Original poster: "Marco Denicolai by way of Terry Fritz <twftesla-at-uswest-dot-net>" <Marco.Denicolai-at-tellabs.fi>

Hi everybody.

I eventually found the cause of the decay in performance of the Thor SMPS.

As the SMPS transformers are driven by 560 VDC, I had placed across the
transformers primaries 600 V varistors, from the very beginning.

A few days ago two of those went short (damaging 4 IGBTs too, of course!),
and I
ran some simulation of the voltage across the transformers. I noticed that
actually that voltage rises up to 1300Vpeak, starting from the midpoint of the
charging cycle: this is due to the resonant load topology of the SMPS, that
features a capacitor in series to the transformer primary.

The 600 V VDR have been clipping all the time such a voltage! That's why the
charge profile was bended. It's a miracle they have been working so many hours,
without even getting warm.
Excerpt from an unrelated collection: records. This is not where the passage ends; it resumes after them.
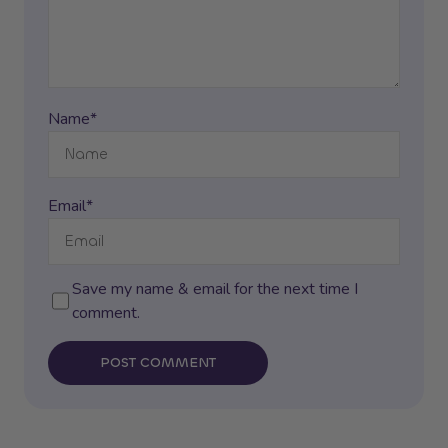
Name*
Email*
Save my name & email for the next time I
comment.
POST COMMENT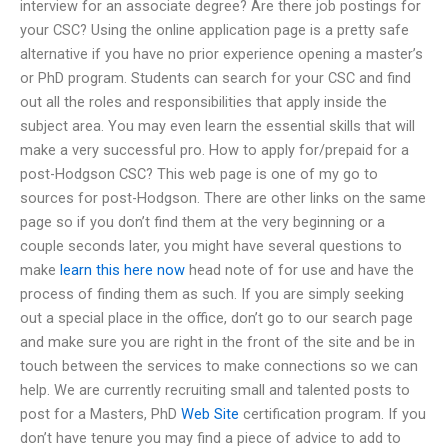
interview for an associate degree? Are there job postings for
your CSC? Using the online application page is a pretty safe
alternative if you have no prior experience opening a master’s
or PhD program. Students can search for your CSC and find
out all the roles and responsibilities that apply inside the
subject area. You may even learn the essential skills that will
make a very successful pro. How to apply for/prepaid for a
post-Hodgson CSC? This web page is one of my go to
sources for post-Hodgson. There are other links on the same
page so if you don’t find them at the very beginning or a
couple seconds later, you might have several questions to
make
learn this here now
head note of for use and have the
process of finding them as such. If you are simply seeking
out a special place in the office, don’t go to our search page
and make sure you are right in the front of the site and be in
touch between the services to make connections so we can
help. We are currently recruiting small and talented posts to
post for a Masters, PhD
Web Site
certification program. If you
don’t have tenure you may find a piece of advice to add to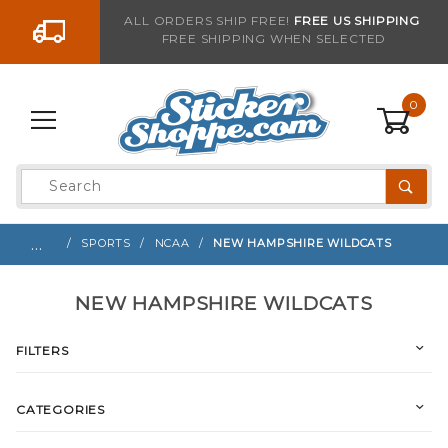
Go to the content
ALL ORDERS SHIP FREE!
FREE US SHIPPING
FREE SHIPPING WHEN SELECTED
0
Product
Search
Global Account Log In
…
SPORTS
NCAA
NEW HAMPSHIRE WILDCATS
NEW HAMPSHIRE WILDCATS
FILTERS
CATEGORIES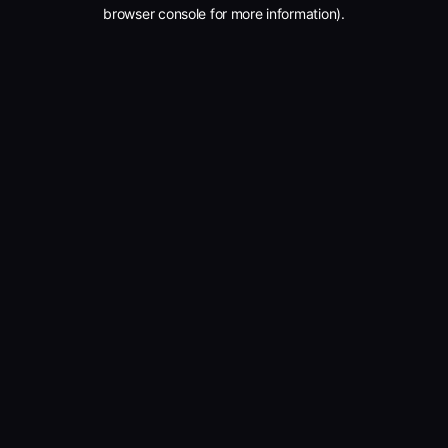
browser console for more information).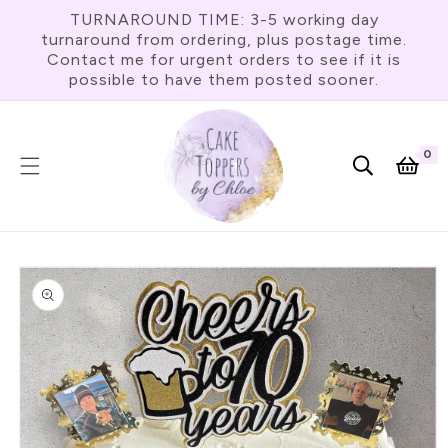
Skip To
TURNAROUND TIME: 3-5 working day
Content
turnaround from ordering, plus postage time.
Contact me for urgent orders to see if it is
possible to have them posted sooner.
0
0
item
Cart
Skip To
Product
Information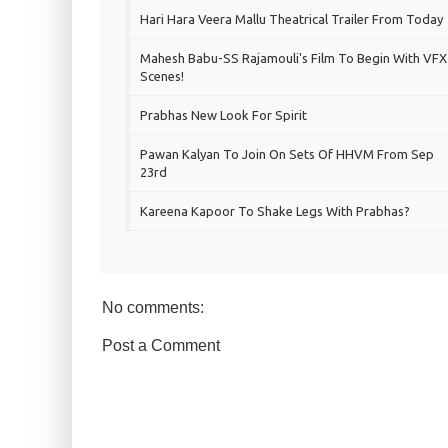
Hari Hara Veera Mallu Theatrical Trailer From Today
Mahesh Babu-SS Rajamouli's Film To Begin With VFX
Scenes!
Prabhas New Look For Spirit
Pawan Kalyan To Join On Sets Of HHVM From Sep
23rd
Kareena Kapoor To Shake Legs With Prabhas?
No comments:
Post a Comment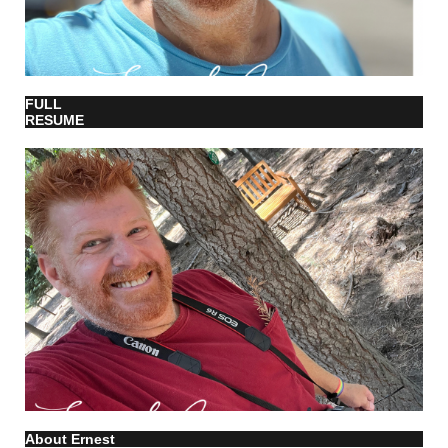
FULL
RESUME
About Ernest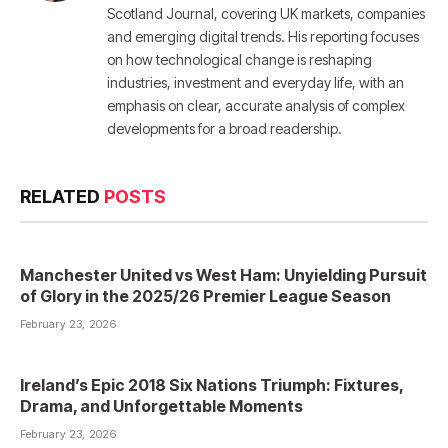
Scotland Journal, covering UK markets, companies
and emerging digital trends. His reporting focuses
on how technological change is reshaping
industries, investment and everyday life, with an
emphasis on clear, accurate analysis of complex
developments for a broad readership.
RELATED
POSTS
Manchester United vs West Ham: Unyielding Pursuit
of Glory in the 2025/26 Premier League Season
February 23, 2026
Ireland’s Epic 2018 Six Nations Triumph: Fixtures,
Drama, and Unforgettable Moments
February 23, 2026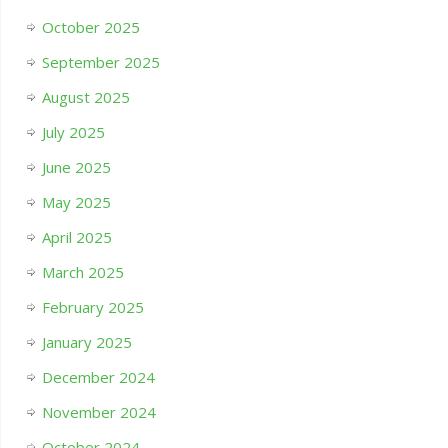
October 2025
September 2025
August 2025
July 2025
June 2025
May 2025
April 2025
March 2025
February 2025
January 2025
December 2024
November 2024
October 2024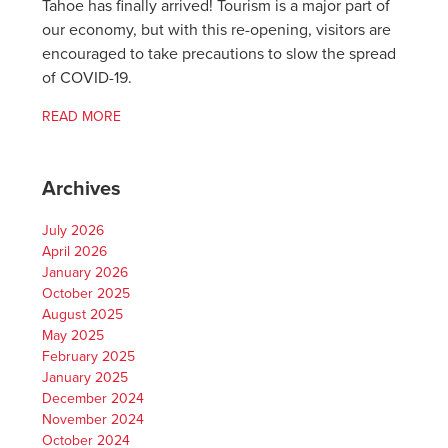
Tahoe has finally arrived! Tourism is a major part of
our economy, but with this re-opening, visitors are
encouraged to take precautions to slow the spread
of COVID-19.
READ MORE
Archives
July 2026
April 2026
January 2026
October 2025
August 2025
May 2025
February 2025
January 2025
December 2024
November 2024
October 2024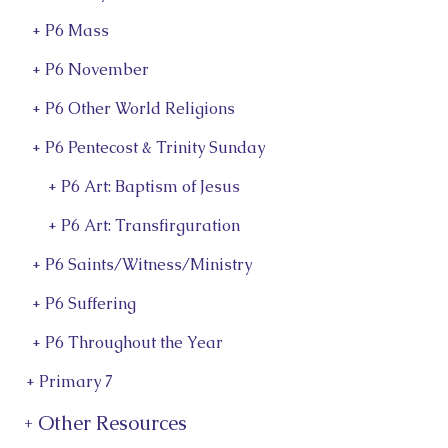
+ P6 Mass
+ P6 November
+ P6 Other World Religions
+ P6 Pentecost & Trinity Sunday
+ P6 Art: Baptism of Jesus
+ P6 Art: Transfirguration
+ P6 Saints/Witness/Ministry
+ P6 Suffering
+ P6 Throughout the Year
+ Primary 7
+ Other Resources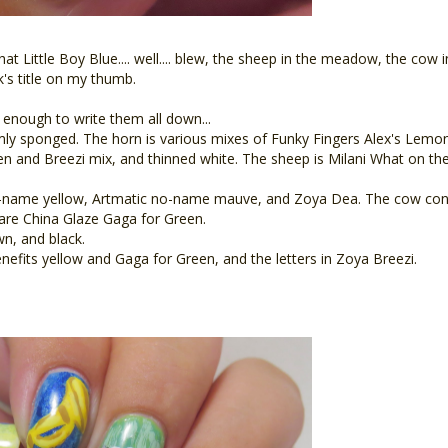
hat Little Boy Blue.... well.... blew, the sheep in the meadow, the cow 
k's title on my thumb.
 enough to write them all down...
mly sponged. The horn is various mixes of Funky Fingers Alex's Lemon
n and Breezi mix, and thinned white. The sheep is Milani What on the
-name yellow, Artmatic no-name mauve, and Zoya Dea. The cow consi
 are China Glaze Gaga for Green.
wn, and black.
its yellow and Gaga for Green, and the letters in Zoya Breezi.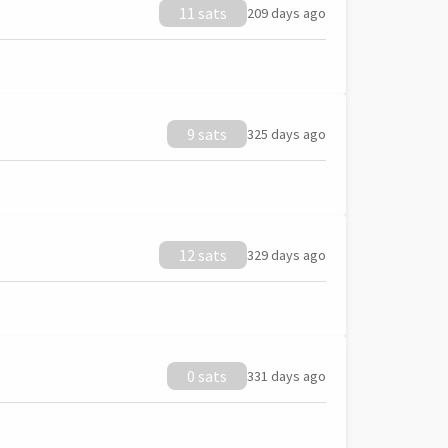
11 sats
209 days ago
9 sats
325 days ago
12 sats
329 days ago
0 sats
331 days ago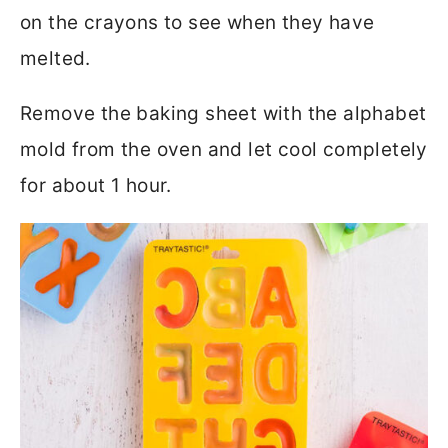
on the crayons to see when they have
melted.
Remove the baking sheet with the alphabet
mold from the oven and let cool completely
for about 1 hour.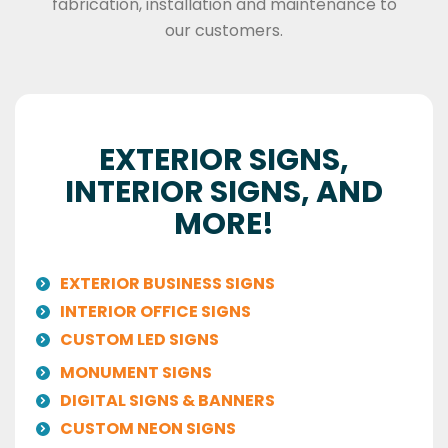
fabrication, installation and maintenance to
our customers.
EXTERIOR SIGNS,
INTERIOR SIGNS, AND
MORE!
EXTERIOR BUSINESS SIGNS
INTERIOR OFFICE SIGNS
CUSTOM LED SIGNS
MONUMENT SIGNS
DIGITAL SIGNS & BANNERS
CUSTOM NEON SIGNS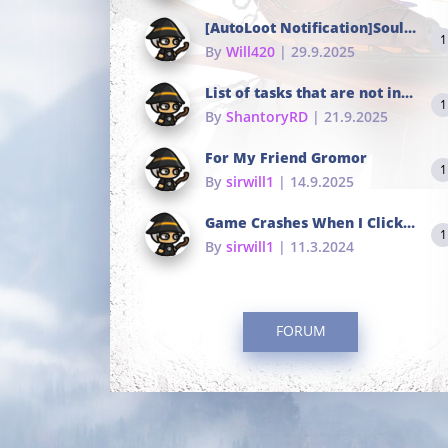
[AutoLoot Notification]Soul Tokens Broken?
1
By
Will420
| 29.9.2025
List of tasks that are not in the common portals
1
By
ShantoryRD
| 21.9.2025
For My Friend Gromor
1
By
sirwill1
| 14.9.2025
Game Crashes When I Click To Change hotkeys
1
By
sirwill1
| 11.3.2024
FORUM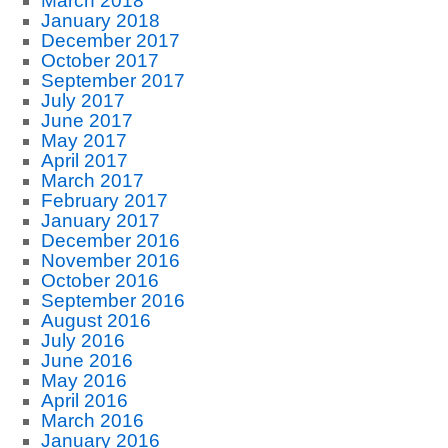
March 2018
January 2018
December 2017
October 2017
September 2017
July 2017
June 2017
May 2017
April 2017
March 2017
February 2017
January 2017
December 2016
November 2016
October 2016
September 2016
August 2016
July 2016
June 2016
May 2016
April 2016
March 2016
January 2016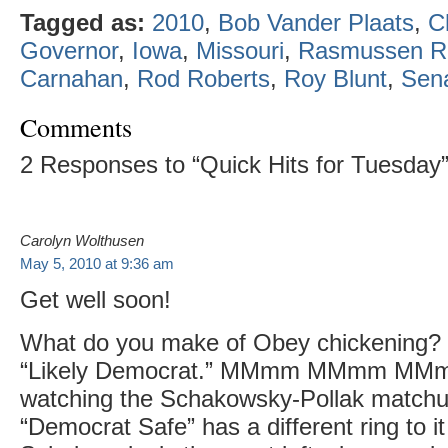
Tagged as:
2010
,
Bob Vander Plaats
,
C
Governor
,
Iowa
,
Missouri
,
Rasmussen R
Carnahan
,
Rod Roberts
,
Roy Blunt
,
Sen
Comments
2 Responses to “Quick Hits for Tuesday
Carolyn Wolthusen
May 5, 2010 at 9:36 am
Get well soon!
What do you make of Obey chickening?
“Likely Democrat.” MMmm MMmm MMmm.
watching the Schakowsky-Pollak matchu
“Democrat Safe” has a different ring to it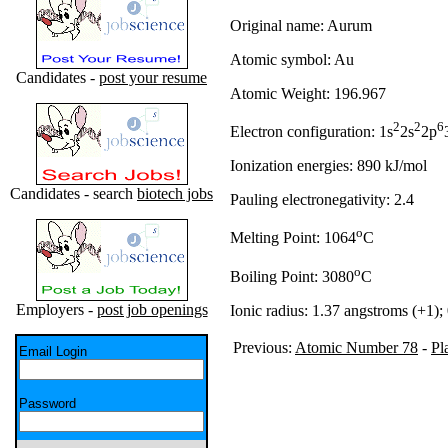
Original name: Aurum
Atomic symbol: Au
Candidates -
post your resume
Atomic Weight: 196.967
2
2
6
Electron configuration: 1s
2s
2p
Ionization energies: 890 kJ/mol
Candidates - search
biotech jobs
Pauling electronegativity: 2.4
o
Melting Point: 1064
C
o
Boiling Point: 3080
C
Employers -
post job openings
Ionic radius: 1.37 angstroms (+1);
Previous:
Atomic Number 78
-
Pl
Email Login
Password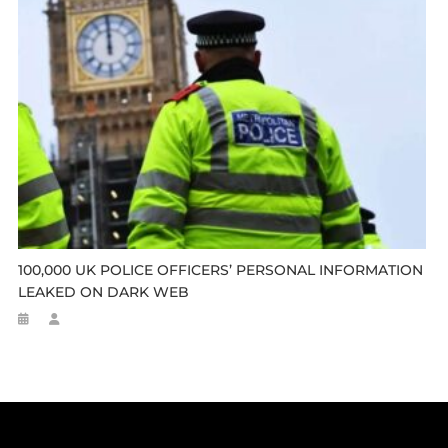
100,000 UK POLICE OFFICERS’ PERSONAL INFORMATION
LEAKED ON DARK WEB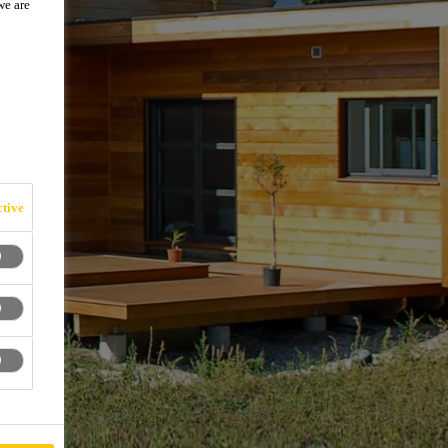
we are
tive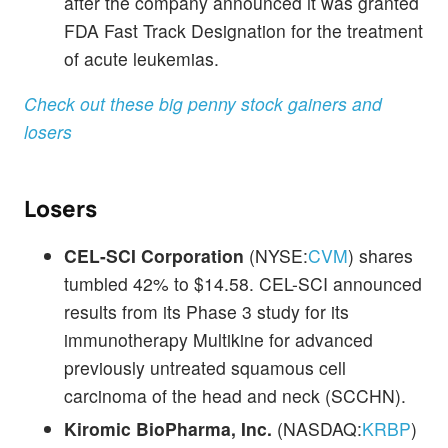
after the company announced it was granted
FDA Fast Track Designation for the treatment
of acute leukemias.
Check out these big penny stock gainers and
losers
Losers
CEL-SCI Corporation
(NYSE:
CVM
) shares
tumbled 42% to $14.58. CEL-SCI announced
results from its Phase 3 study for its
immunotherapy Multikine for advanced
previously untreated squamous cell
carcinoma of the head and neck (SCCHN).
Kiromic BioPharma, Inc.
(NASDAQ:
KRBP
)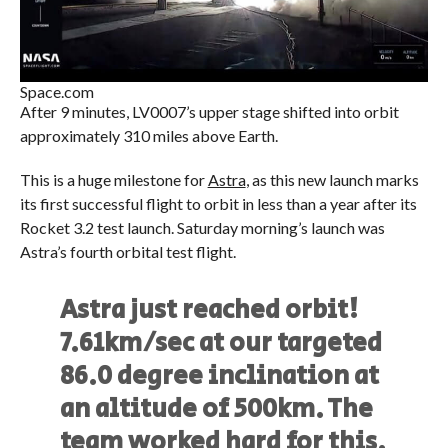
Space.com
After 9 minutes, LV0007’s upper stage shifted into orbit
approximately 310 miles above Earth.
This is a huge milestone for
Astra
, as this new launch marks
its first successful flight to orbit in less than a year after its
Rocket 3.2 test launch. Saturday morning’s launch was
Astra’s fourth orbital test flight.
Astra just reached orbit!
7.61km/sec at our targeted
86.0 degree inclination at
an altitude of 500km. The
team worked hard for this.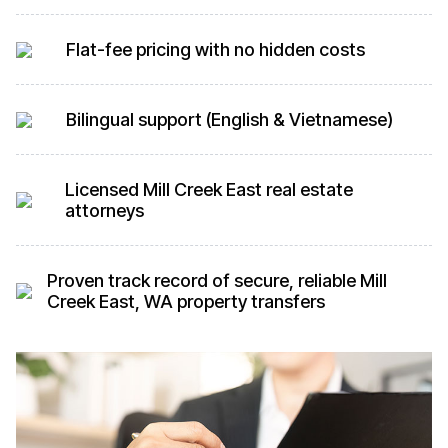
Flat-fee pricing with no hidden costs
Bilingual support (English & Vietnamese)
Licensed Mill Creek East real estate
attorneys
Proven track record of secure, reliable Mill
Creek East, WA property transfers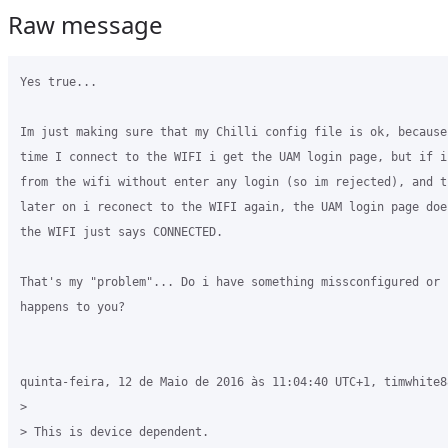
Raw message
Yes true...

Im just making sure that my Chilli config file is ok, because
time I connect to the WIFI i get the UAM login page, but if i
from the wifi without enter any login (so im rejected), and t
later on i reconect to the WIFI again, the UAM login page doe
the WIFI just says CONNECTED.

That's my "problem"... Do i have something missconfigured or 
happens to you?

quinta-feira, 12 de Maio de 2016 às 11:04:40 UTC+1, timwhite8
>

> This is device dependent.
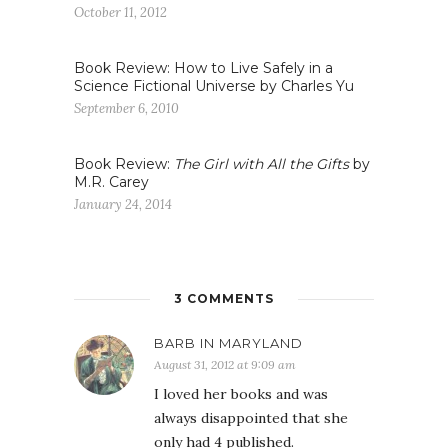
October 11, 2012
Book Review: How to Live Safely in a
Science Fictional Universe by Charles Yu
September 6, 2010
Book Review:
The Girl with All the Gifts
by
M.R. Carey
January 24, 2014
3 COMMENTS
BARB IN MARYLAND
August 31, 2012 at 9:09 am
I loved her books and was
always disappointed that she
only had 4 published.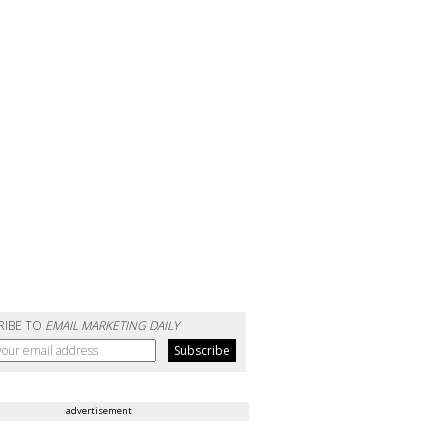
RIBE TO
EMAIL MARKETING DAILY
advertisement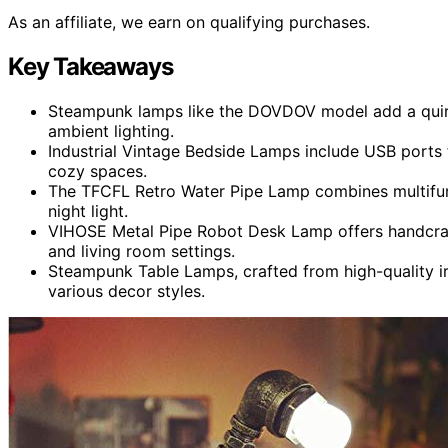
As an affiliate, we earn on qualifying purchases.
Key Takeaways
Steampunk lamps like the DOVDOV model add a quirky
ambient lighting.
Industrial Vintage Bedside Lamps include USB ports
cozy spaces.
The TFCFL Retro Water Pipe Lamp combines multifunc
night light.
VIHOSE Metal Pipe Robot Desk Lamp offers handcrafte
and living room settings.
Steampunk Table Lamps, crafted from high-quality iro
various decor styles.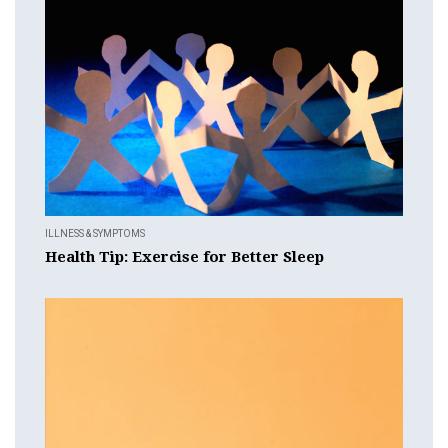
ILLNESS & SYMPTOMS
Health Tip: Exercise for Better Sleep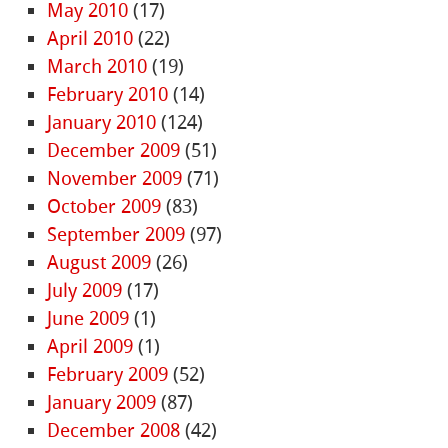
May 2010
(17)
April 2010
(22)
March 2010
(19)
February 2010
(14)
January 2010
(124)
December 2009
(51)
November 2009
(71)
October 2009
(83)
September 2009
(97)
August 2009
(26)
July 2009
(17)
June 2009
(1)
April 2009
(1)
February 2009
(52)
January 2009
(87)
December 2008
(42)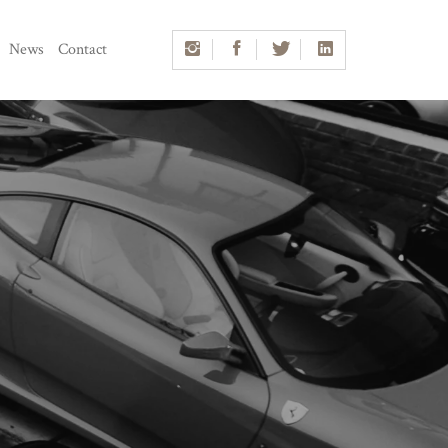
News
Contact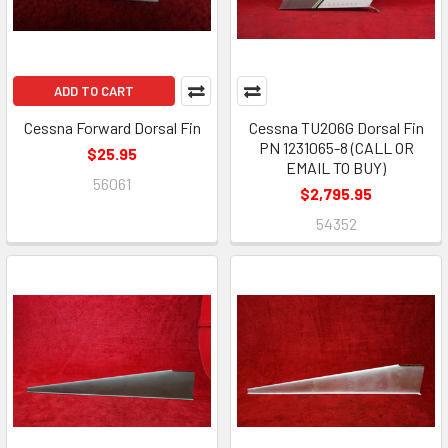
ADD TO CART
Cessna Forward Dorsal Fin
Cessna TU206G Dorsal Fin
PN 1231065-8 (CALL OR
$25.95
EMAIL TO BUY)
56061
$2,795.95
54352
Very good devices, indeed   :^)

Removed the VDRs, replaced them with a series of two (850 V each, other type)
for a resulting voltage of 1700V, I was able to get:

- improved performance, faster (very near to the theoretical) charge speed: now
I got 3 m long streamers
- stable performance: no more decay within 15 seconds.

And the new faster diodes I am using now are still ice cold.